Services available can be viewed with kubectl get service in a particular namespace. The service name for a NAIS Application is the same as the Application name (metdata.name) and is the same across any cluster where the Application is deployed. This allows for simpler configuration.

graph LR
  accTitle: Service Discovery
  accDescr: The diagram below how Pod A can communicate with Pod B through a Service.

  pod-a --port 80--> service-b
  service-b --port 8080--> pod-b-1
  service-b --port 8080--> pod-b-2

  pod-a[Pod A]

  subgraph "Application B"
    pod-b-1[Pod B]
    pod-b-2[Pod B]
    service-b[Service B]
  end

Google Cloud Platform

Warning

Ensure that you've set up proper access policies for your applications.
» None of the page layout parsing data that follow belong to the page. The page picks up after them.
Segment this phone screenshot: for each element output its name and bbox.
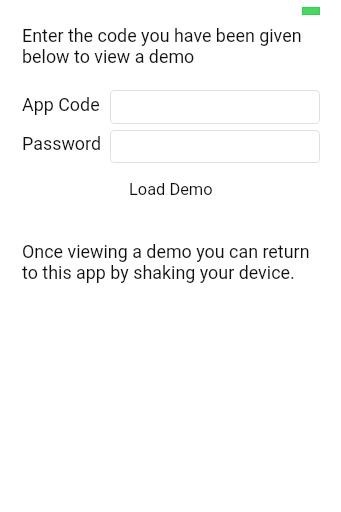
button[interactable]: Password input — [110, 130, 320, 163]
staticText: App Code — [22, 94, 100, 115]
staticText: Load Demo — [129, 180, 213, 199]
button[interactable]: Load Demo — [119, 174, 223, 205]
staticText: Once viewing a demo you can return to th… — [22, 241, 314, 284]
staticText: Enter the code you have been given below… — [22, 25, 314, 68]
staticText: Password — [22, 133, 102, 154]
button[interactable]: App Code input — [110, 90, 320, 124]
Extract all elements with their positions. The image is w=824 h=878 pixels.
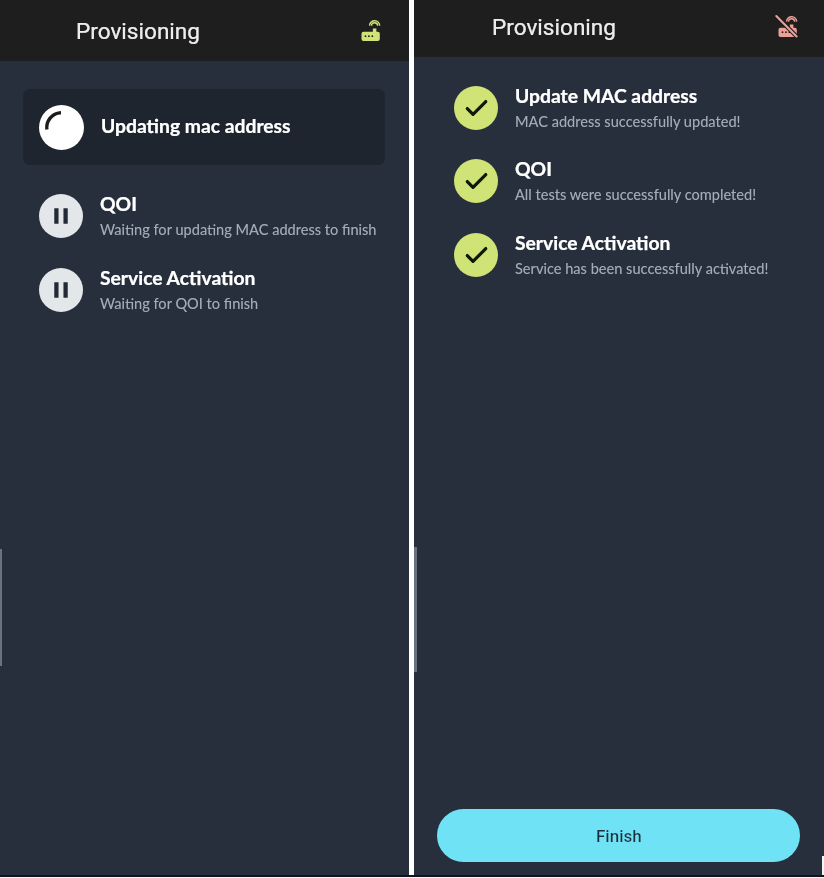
staticText: Provisioning xyxy=(492,14,617,40)
button[interactable]: Updating mac address xyxy=(23,89,385,165)
button[interactable]: QOI xyxy=(39,194,377,238)
staticText: Waiting for QOI to finish xyxy=(100,295,259,313)
staticText: Service Activation xyxy=(515,231,671,254)
button[interactable]: Router disconnected xyxy=(777,17,797,37)
staticText: Waiting for updating MAC address to fini… xyxy=(100,221,377,239)
button[interactable]: Service Activation xyxy=(39,268,259,312)
staticText: QOI xyxy=(100,192,137,215)
button[interactable]: Router connected xyxy=(360,21,380,41)
staticText: Updating mac address xyxy=(101,114,291,137)
staticText: QOI xyxy=(515,157,552,180)
staticText: All tests were successfully completed! xyxy=(515,186,757,204)
button[interactable]: QOI xyxy=(454,159,757,203)
button[interactable]: Finish xyxy=(437,809,800,862)
button[interactable]: Update MAC address xyxy=(454,86,741,130)
staticText: Provisioning xyxy=(76,18,201,44)
staticText: Service Activation xyxy=(100,266,256,289)
staticText: Update MAC address xyxy=(515,84,698,107)
button[interactable]: Service Activation xyxy=(454,233,769,277)
staticText: Finish xyxy=(596,826,642,846)
staticText: Service has been successfully activated! xyxy=(515,260,769,278)
staticText: MAC address successfully updated! xyxy=(515,113,741,131)
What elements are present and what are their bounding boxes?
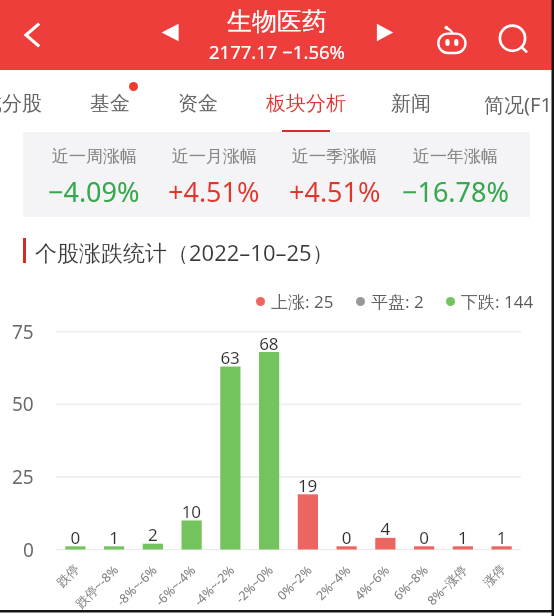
button[interactable]: 近一年涨幅 bbox=[395, 132, 516, 217]
staticText: +4.51% bbox=[289, 173, 381, 210]
staticText: −16.78% bbox=[402, 173, 509, 210]
staticText: 资金 bbox=[178, 91, 218, 116]
staticText: +4.51% bbox=[168, 173, 260, 210]
button[interactable]: 板块分析 bbox=[256, 70, 356, 134]
staticText: 板块分析 bbox=[266, 91, 346, 116]
staticText: 2177.17 −1.56% bbox=[209, 39, 345, 64]
button[interactable]: 近一月涨幅 bbox=[154, 132, 274, 217]
staticText: 成分股 bbox=[0, 91, 42, 116]
button[interactable]: Back bbox=[8, 11, 56, 59]
staticText: 个股涨跌统计（2022–10–25） bbox=[35, 237, 334, 264]
staticText: −4.09% bbox=[48, 173, 140, 210]
button[interactable]: Previous sector bbox=[148, 14, 194, 60]
staticText: 下跌: 144 bbox=[461, 290, 534, 312]
button[interactable]: 基金 bbox=[60, 70, 160, 134]
staticText: 简况(F10) bbox=[484, 91, 554, 118]
staticText: 近一季涨幅 bbox=[292, 146, 377, 167]
staticText: 平盘: 2 bbox=[371, 290, 424, 312]
button[interactable]: 下跌: 144 bbox=[446, 290, 534, 312]
button[interactable]: Next sector bbox=[363, 14, 409, 60]
button[interactable]: 近一周涨幅 bbox=[34, 132, 154, 217]
staticText: 近一年涨幅 bbox=[413, 146, 498, 167]
button[interactable]: 上涨: 25 bbox=[256, 290, 334, 312]
staticText: 基金 bbox=[90, 91, 130, 116]
staticText: 近一周涨幅 bbox=[52, 146, 137, 167]
staticText: 上涨: 25 bbox=[271, 290, 334, 312]
staticText: 生物医药 bbox=[227, 6, 327, 37]
staticText: 近一月涨幅 bbox=[172, 146, 257, 167]
button[interactable]: 平盘: 2 bbox=[356, 290, 424, 312]
staticText: 新闻 bbox=[391, 91, 431, 116]
button[interactable]: Assistant bbox=[429, 12, 475, 58]
button[interactable]: 近一季涨幅 bbox=[274, 132, 395, 217]
button[interactable]: 新闻 bbox=[361, 70, 461, 134]
button[interactable]: Search bbox=[490, 12, 536, 58]
button[interactable]: 简况(F10) bbox=[477, 70, 554, 134]
button[interactable]: 资金 bbox=[148, 70, 248, 134]
button[interactable]: 成分股 bbox=[0, 70, 62, 134]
The full hostname of a service on GCP follows this format:

http://<service-name>.<namespace>.svc.cluster.local

On-prem

The full hostname of a service on-prem follows this format:

http://<service-name>.<namespace>.svc.nais.local

Short names

You often won't need to use the full hostname to contact another service.

If you’re addressing a service in the same namespace, you can use just the service name to contact it:

http://<another-service>

If the service exists in a different namespace, you must add the appropriate namespace:

http://<another-service>.<another-namespace>

Note for on-prem

If your application has webproxy enabled, you should use the full hostname for all service discovery calls.

This is to ensure that your application does not attempt to perform these in-cluster calls through the proxy, as the environment variable NO_PROXY includes *.local.